Let $$n$$ be the total sample size obtained by adding two groups such that $$n = n_1 + n_2$$. Let $$w$$ represent the proportion of $$n$$ allocated to $$n_1$$, referred to as the weight of $$n_1$$. Then $$n_2 = \frac{n_1 \cdot (1 - w)}{w}$$.

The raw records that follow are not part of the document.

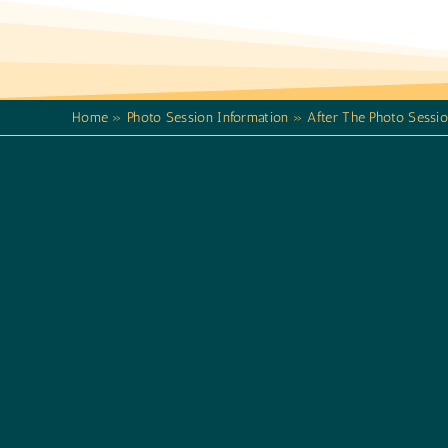
Home
»
Photo Session Information
»
After The Photo Sessi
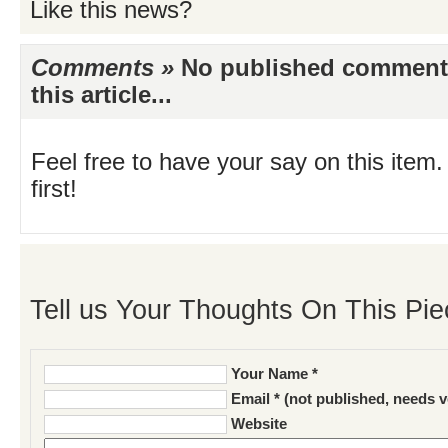
Like this news?
Comments »
No published comments 
this article...
Feel free to have your say on this item.
first!
Tell us Your Thoughts On This Pie
Your Name *
Email * (not published, needs v
Website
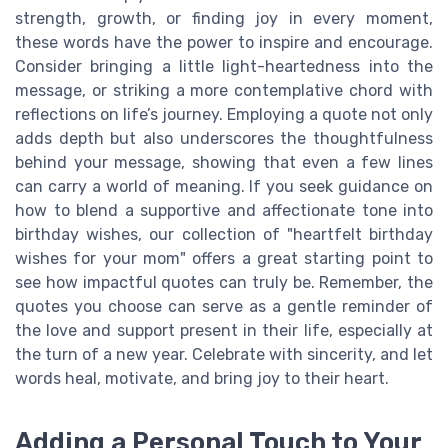
strength, growth, or finding joy in every moment,
these words have the power to inspire and encourage.
Consider bringing a little light-heartedness into the
message, or striking a more contemplative chord with
reflections on life’s journey. Employing a quote not only
adds depth but also underscores the thoughtfulness
behind your message, showing that even a few lines
can carry a world of meaning. If you seek guidance on
how to blend a supportive and affectionate tone into
birthday wishes, our collection of "heartfelt birthday
wishes for your mom" offers a great starting point to
see how impactful quotes can truly be. Remember, the
quotes you choose can serve as a gentle reminder of
the love and support present in their life, especially at
the turn of a new year. Celebrate with sincerity, and let
words heal, motivate, and bring joy to their heart.
Adding a Personal Touch to Your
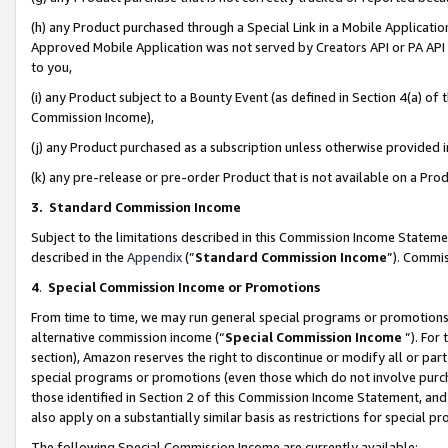
(h) any Product purchased through a Special Link in a Mobile Applicatio
Approved Mobile Application was not served by Creators API or PA API (
to you,
(i) any Product subject to a Bounty Event (as defined in Section 4(a) o
Commission Income),
(j) any Product purchased as a subscription unless otherwise provided
(k) any pre-release or pre-order Product that is not available on a Prod
3. Standard Commission Income
Subject to the limitations described in this Commission Income Statem
described in the
Appendix
(”
Standard Commission Income
”). Commis
4
.
Special Commission Income or Promotions
From time to time, we may run general special programs or promotions 
alternative commission income (“
Special Commission Income
”). For
section), Amazon reserves the right to discontinue or modify all or par
special programs or promotions (even those which do not involve purcha
those identified in Section 2 of this Commission Income Statement, an
also apply on a substantially similar basis as restrictions for special 
The following Special Commission Income are currently available:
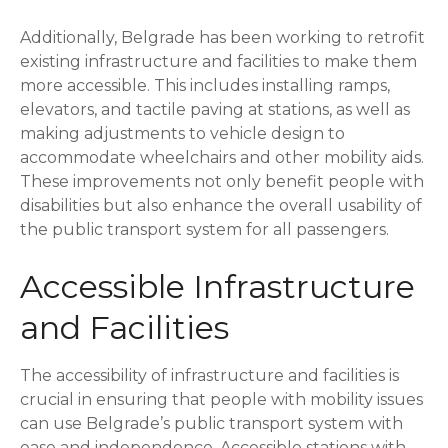
Additionally, Belgrade has been working to retrofit
existing infrastructure and facilities to make them
more accessible. This includes installing ramps,
elevators, and tactile paving at stations, as well as
making adjustments to vehicle design to
accommodate wheelchairs and other mobility aids.
These improvements not only benefit people with
disabilities but also enhance the overall usability of
the public transport system for all passengers.
Accessible Infrastructure
and Facilities
The accessibility of infrastructure and facilities is
crucial in ensuring that people with mobility issues
can use Belgrade’s public transport system with
ease and independence. Accessible stations with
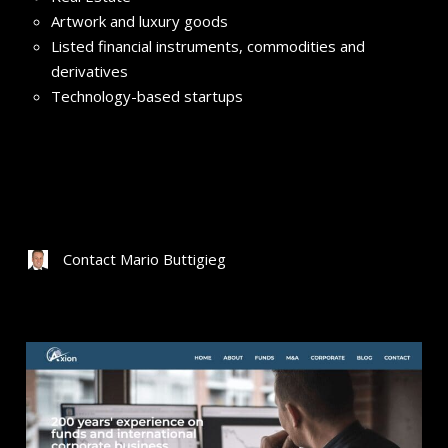
Artwork and luxury goods
Listed financial instruments, commodities and
derivatives
Technology-based startups
Contact Mario Buttigieg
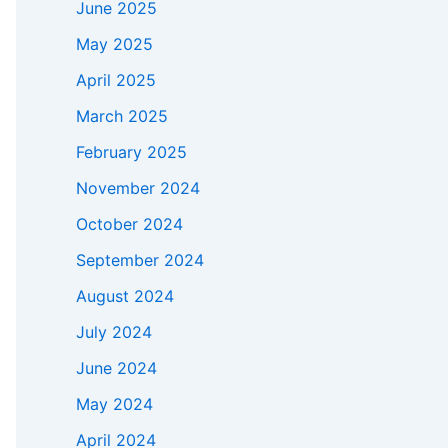
June 2025
May 2025
April 2025
March 2025
February 2025
November 2024
October 2024
September 2024
August 2024
July 2024
June 2024
May 2024
April 2024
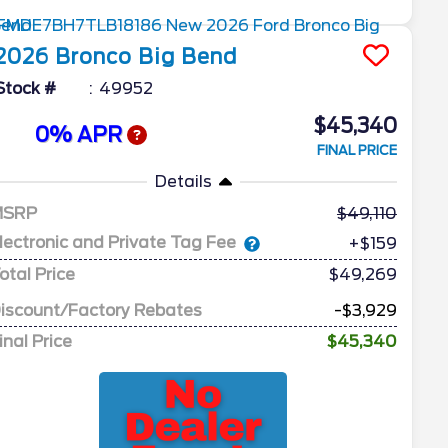
2026
Bronco
Big Bend
Stock #
49952
$45,340
0% APR
FINAL PRICE
Details
MSRP
49,110
lectronic and Private Tag Fee
+$159
otal Price
$49,269
iscount/Factory Rebates
-$3,929
inal Price
$45,340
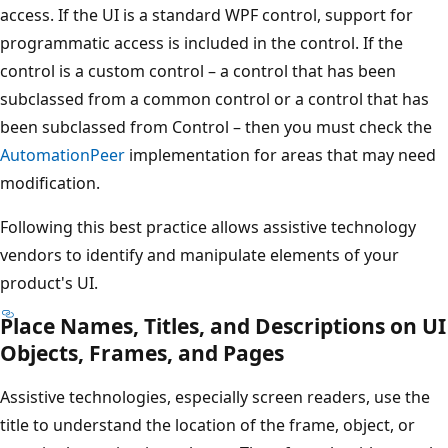
access. If the UI is a standard WPF control, support for
programmatic access is included in the control. If the
control is a custom control – a control that has been
subclassed from a common control or a control that has
been subclassed from Control – then you must check the
AutomationPeer
implementation for areas that may need
modification.
Following this best practice allows assistive technology
vendors to identify and manipulate elements of your
product's UI.
Place Names, Titles, and Descriptions on UI
Objects, Frames, and Pages
Assistive technologies, especially screen readers, use the
title to understand the location of the frame, object, or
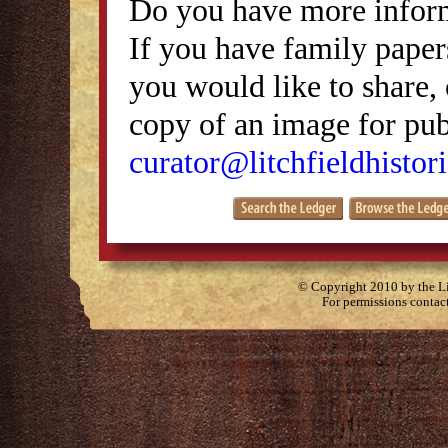
Do you have more inform
If you have family papers
you would like to share, 
copy of an image for publ
curator@litchfieldhistori
© Copyright 2010 by the Lit
For permissions contac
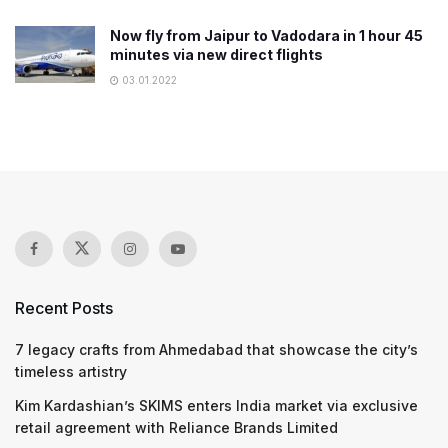
Now fly from Jaipur to Vadodara in 1 hour 45
minutes via new direct flights
03.01.2022
Recent Posts
7 legacy crafts from Ahmedabad that showcase the city’s
timeless artistry
Kim Kardashian’s SKIMS enters India market via exclusive
retail agreement with Reliance Brands Limited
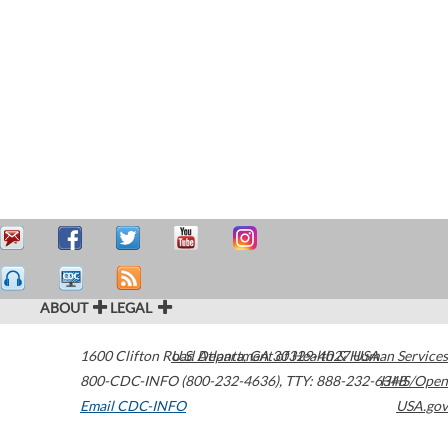
ABOUT
LEGAL
1600 Clifton Road
U.S. Department of Health & Human Services
Atlanta
,
GA
30329-4027
USA
800-CDC-INFO (800-232-4636)
,
TTY: 888-232-6348
HHS/Open
Email CDC-INFO
USA.gov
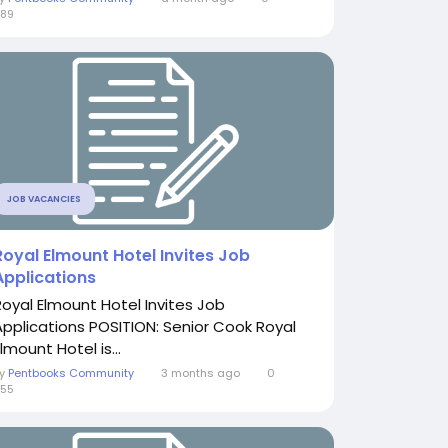
89
JOB VACANCIES
Royal Elmount Hotel Invites Job
Applications
Royal Elmount Hotel Invites Job
Applications POSITION: Senior Cook Royal
lmount Hotel is...
By
Pentbooks Community
3 months ago
0
55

Furthermore, $$n = n_1 + \frac{n_1 \cdot (1-w)}{w}$$.

Proof:

By the assumptions, we know

\begin{aligned} n &= n_1 + n_2 \\ &= w \cdot n + (1 - w) \cdot n \end{aligned}

This implies

\begin{aligned} n_1 &= w \cdot n\\ n_2 &= (1-w) \cdot n \end{aligned}

We observe the following:

\begin{aligned} \frac{n_2}{n_1} &= \frac{(1-w) \cdot n}{w \cdot n} \\ &= \frac{(1-w)}{w} \\ \Rightarrow n_2 &= \frac{n_1 \cdot (1-w)}{w} \end{aligned}

This further implies

$n = n_1 + \frac{n_1 \cdot (1-w)}{w}$

Notice now that both $$n$$ and $$n_2$$ are defined as functions of $$n_1$$ and $$w$$. Thus, we may estimate the sample size required in each of two groups by estimating only $$n_1$$, provided we know the weight $$w$$.

### 35.1.1 Corollary

For $$k \in \mathbb{N}$$, let $$n$$ be the total sample size of $$k$$ subgroups such that

$n = n_1 + n_2 + n_3 + ... + n_k$

Suppose, further, that there exists a vector of weights $$W$$ that satisfy the following conditions:

1. For each $$w_i \in W$$, $$0 \leq w_i \leq 1$$
2. $$\sum\limits_{i=1}^{k} w_i = 1$$
3. $$n = w_1 \cdot n + w_2 \cdot n + ... + w_k \cdot n = \sum\limits_{i=1}^{k} w_i \cdot n$$

Let us assign the values $$n_1 = w_1 \cdot n$$, $$n_2 = w_2 \cdot n$$, …, $$n_k = w_k \cdot n$$. Then for all $$i | i \leq k$$,

\begin{aligned} \frac{n_i}{n_1} &= \frac{w_i \cdot n}{w_1 \cdot n} \\ &= \frac{w_i}{w_1} \\ \Rightarrow n_i &= \frac{n_1 \cdot w_i}{w_1} \end{aligned}

Thus, each $$n_i$$ may be estimated by estimating the value of $$n_1$$ provided $$W$$ is a fully specified vector of weights for each of the $$k$$ groups.